- Born: Shari Noioso 14 October 2002 (age 23) Monfalcone, Friuli-Venezia Giulia, Italy
- Genres: Pop; soul;
- Occupation: Singer;
- Instruments: Vocals; piano;
- Years active: 2016–present
- Labels: Columbia Records; Sony Music Italy;

= Shari (singer) =

Italian singer (born 2002)

Shari Noioso (born 14 October 2002), known professionally as Shari, is an Italian singer.

== Biography ==
Noioso was born in Monfalcone, and then grew up in Udine. She showed an immediate interest in music at the age of 10, starting to study singing and piano at The Groove Factory Academy.

In 2015, she took part in the second edition of Italian talent show Tú sí que vales on Canale 5 and, after successfully making it through the initial stages, performed during the final without making the podium. After the talent show experience, Shari obtained a recording contract with the label Warner Music, with whom he released covers of "Imagine" and "The Sound of Silence" and the debut single "Don't You Run". In 2016, Shari was a support artist for Il Volo during the L'amore si muove Tour.

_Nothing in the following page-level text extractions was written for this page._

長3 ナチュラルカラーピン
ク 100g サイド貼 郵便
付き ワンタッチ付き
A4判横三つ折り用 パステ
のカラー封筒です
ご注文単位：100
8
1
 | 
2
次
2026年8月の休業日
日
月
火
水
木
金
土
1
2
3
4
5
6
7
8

In 2019, she collaborated with the duo Benji & Fede on the single "Sale", which was certified gold with over 35 000 units sold in Italy. In the same year, she was confirmed among the twenty semi-finalists at Sanremo Giovani 2019, but failed to obtain a pass to enter the Sanremo Music Festival 2020. In 2021, she collaborated with rapper Salmo on the single "L'angelo caduto", taken from the latter's studio album FLOP, which was also certified gold for its sales of over 35 000 units.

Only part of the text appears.